Delta Risk Incident Response Services include:
- An initial call to understand your situation
- Identification of key questions and data sources
- The tools and expertise to get started right away
- Daily status updates and recommended actions
- 24x7 support while the incident is ongoing
- A final report of all findings and response efforts
Why Choose Delta Risk
Delta Risk incident responders have deep expertise in incident response skills and technologies including:
- Incident management
- Cloud analytics
- Log and data analytics
- System forensics
- Malware analysis
Our information security professionals can help you at any stage in the incident response lifecycle. We can help you gather requirements for an incident response plan, train your staff on how to execute incident response steps, or bring together different business units (legal and public affairs) together to talk through incident response priorities. We also offer a variety of testing and cyber exercise options – including a simple table top or a full-on functional exercise.

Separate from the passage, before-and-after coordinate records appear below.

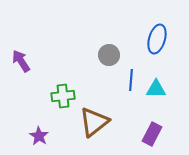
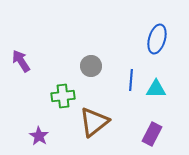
gray circle: moved 18 px left, 11 px down
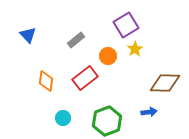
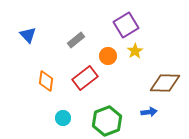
yellow star: moved 2 px down
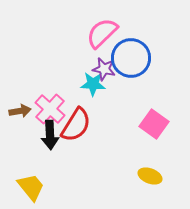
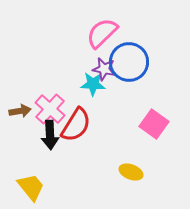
blue circle: moved 2 px left, 4 px down
yellow ellipse: moved 19 px left, 4 px up
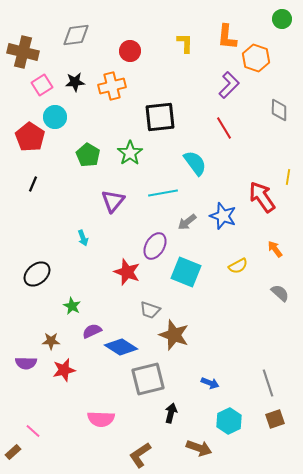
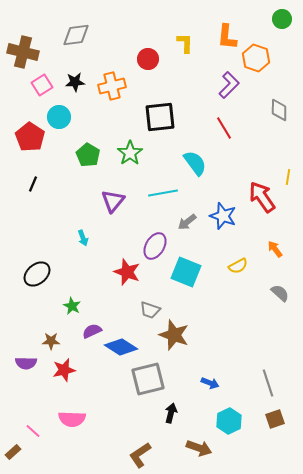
red circle at (130, 51): moved 18 px right, 8 px down
cyan circle at (55, 117): moved 4 px right
pink semicircle at (101, 419): moved 29 px left
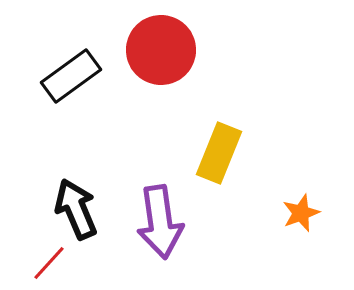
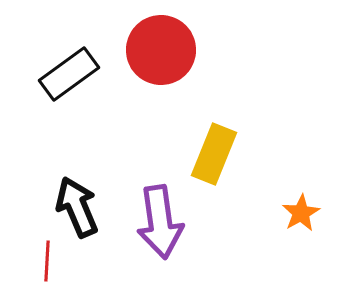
black rectangle: moved 2 px left, 2 px up
yellow rectangle: moved 5 px left, 1 px down
black arrow: moved 1 px right, 2 px up
orange star: rotated 9 degrees counterclockwise
red line: moved 2 px left, 2 px up; rotated 39 degrees counterclockwise
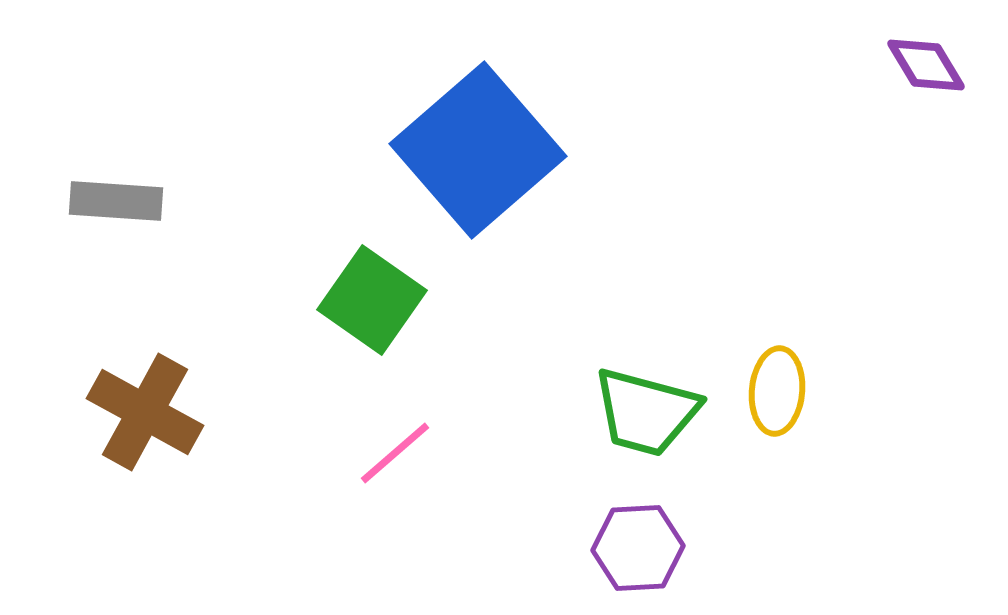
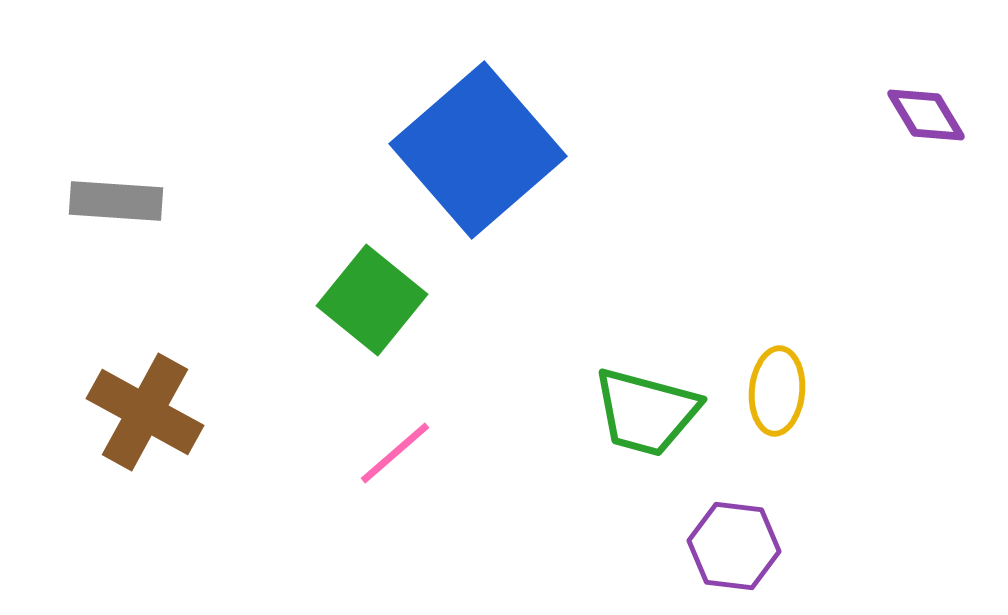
purple diamond: moved 50 px down
green square: rotated 4 degrees clockwise
purple hexagon: moved 96 px right, 2 px up; rotated 10 degrees clockwise
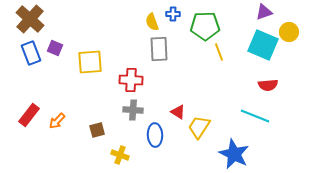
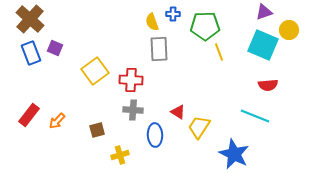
yellow circle: moved 2 px up
yellow square: moved 5 px right, 9 px down; rotated 32 degrees counterclockwise
yellow cross: rotated 36 degrees counterclockwise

What is a Cyber Security Incident Response Plan (CSIRP) and Why Do You Need One?
If your organization is faced with a data breach or a significant security incident, having a CSIRP can help you answer some critical questions in advance and ensure your team is prepared. Some of the basic questions a CSIRP covers are:
- When an incident occurs, who gets the first call?
- Which stakeholders need to be involved and at what stage?
- What steps would you and your team take to resolve an incident at a technical level?
- Who is on the team?
- Is this team prepared for an incident?
- What type of information does your senior leadership need and how is it being communicated?
Once you have created your CSIRP, there are immediate steps you need to take to keep it actionable, including walking key stakeholders through the CSIRP, and conducting reviews and updates at least once a year.
Differences Between Cyber Security Incidents and Cyber Security Events
It is important to define the differences between a cyber security incident and cyber security event in a CSIRP, especially when you need to clearly communicate to leadership. An event is defined as an observable occurrence of any type, while an incident is classified as damage, degradation, or persistent intent to cause harm. This can include a violation of computer security policy, acceptable use policy, or standard security practices.
Events may be:
- Unsuccessful access attempts
- Poor internal security activities
- Recon attempts (no impact)
- Unauthorized access
- Denial of service
- Improper usage
Tips to Create an Actionable Incident Response Plan
The goal of creating a more actionable response plan is to cut down on confusion and complexity, and to deliver clear directions to incident response teams and stakeholders.
Here are some tips to remember:
- Minimize boiler-plate information
- Don’t put policy into the plan (although the plan should reference policy)
- Use vetted communication scripts
- Make the plan documents easy to document
Incident Response Trends
Response time and success rate remains a struggle for organizations, especially for those organizations that lack a formal incident response plan. According to a survey conducted by the Ponemon Institute, 77 percent of respondents admitted that they do not have a formal CSIRP, while nearly 50 percent stated that their plan is either informal or non-existent. When organizations were able to contain an incident in less than 30 days, the cost of a breach went down by nearly $1 million.